Evaluation of activity-dependent functional pH and T_1ρ response in the visual cortex

Recent experiments suggest that T₁ relaxation in the rotating frame (T_1ρ) detects localized metabolic changes in the human visual cortex induced by a flashing checkerboard task. Possible sources of the T_1ρ signal include pH, glucose, and glutamate concentrations as well as changes in cerebral blood volume. In this study we explored the relationship of the T_1ρ signal changes related to cerebral blood volume changes by employing inferior saturation pulses. Our hypothesis was that there would be a contribution of cerebral blood volume to the functional T_1ρ signal, but a majority of the signal would correspond to metabolic changes. In addition, the relationship between T_1ρ and pH was explored by manipulating the frequency of the flashing checkerboard and imaging with T_1ρ, BOLD, and ³¹P spectroscopy.
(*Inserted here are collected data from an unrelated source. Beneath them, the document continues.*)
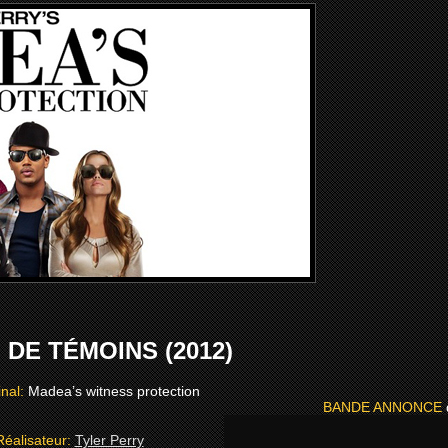
DE TÉMOINS (2012)
inal:
Madea’s witness protection
BANDE ANNONCE
Réalisateur:
Tyler Perry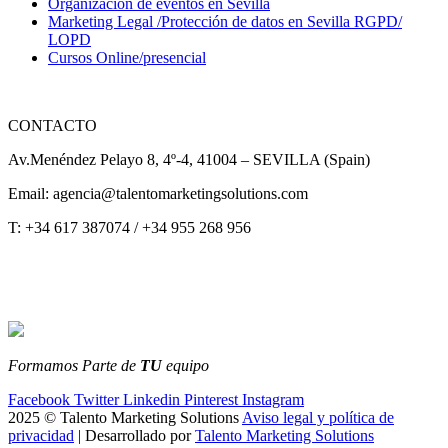
Organización de eventos en Sevilla
Marketing Legal /Protección de datos en Sevilla RGPD/
LOPD
Cursos Online/presencial
CONTACTO
Av.Menéndez Pelayo 8, 4º-4, 41004 – SEVILLA (Spain)
Email: agencia@talentomarketingsolutions.com
T: +34 617 387074 / +34 955 268 956
Formamos Parte de
TU
equipo
Facebook
Twitter
Linkedin
Pinterest
Instagram
2025 © Talento Marketing Solutions
Aviso legal y política de
privacidad
| Desarrollado por
Talento Marketing Solutions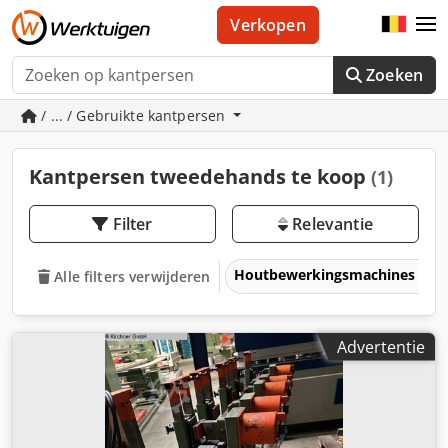
Verkopen
Zoeken
/ ... / Gebruikte kantpersen
Kantpersen tweedehands te koop
(1)
Filter
Relevantie
Houtbewerkingsmachines
Alle filters verwijderen
Advertentie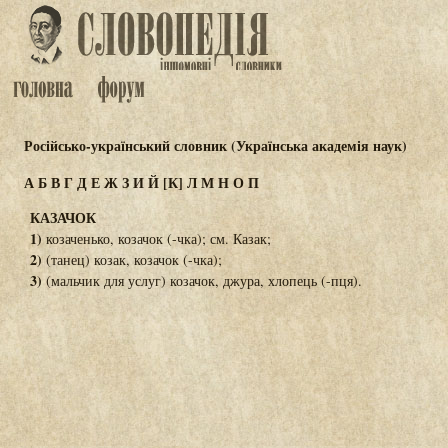
Російсько-український словник (Українська академія наук)
А
Б
В
Г
Д
Е
Ж
З
И
Й
[К]
Л
М
Н
О
П
КАЗАЧОК
1)
козаченько, козачок (-чка); см. Казак;
2)
(танец) козак, козачок (-чка);
3)
(мальчик для услуг) козачок, джура, хлопець (-пця).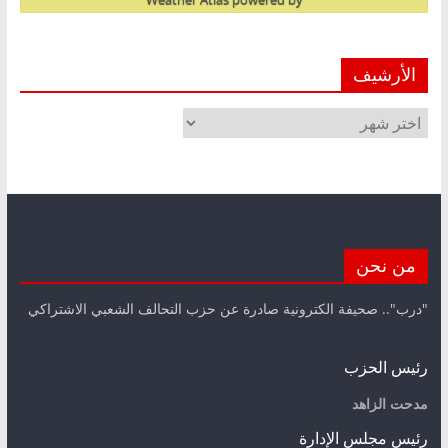
الأرشيف
الأرشيف
من نحن
"درب".. صحيفة الكترونية صادرة عن حزب التحالف الشعبي الاشتراكي
رئيس الحزب
مدحت الزاهد
رئيس مجلس الإدارة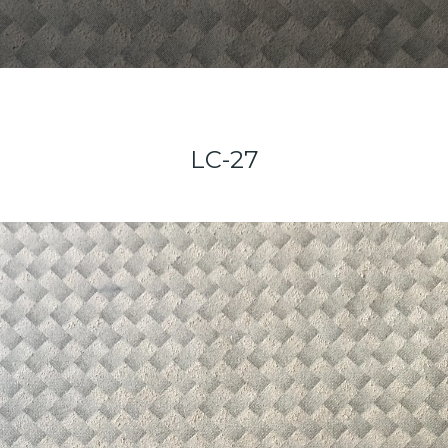
LC-27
We hypothesized that T_1ρ and pH changes would be sensitive to the stimulation frequency. To test this hypothesis, we used a full-field visual flashing checkerboard and varied the frequency between 1, 4, and 7Hz. Supporting our hypotheses, we found that approximately 73% of the measured signal change corresponds to metabolism in vivo and that increasing stimulation frequency increased responses measured by all three imaging modalities. The activation area detected by T_1ρ overlapped to a large degree with that detected by BOLD, although the T_1ρ response area was significantly smaller. ³¹P spectroscopy detected a greater acidosis with the higher stimulation frequencies. These observations suggest that, similar to the BOLD response, the magnitude of the T_1ρ and pH response depends on stimulation frequency and is thus likely to be activity-dependent.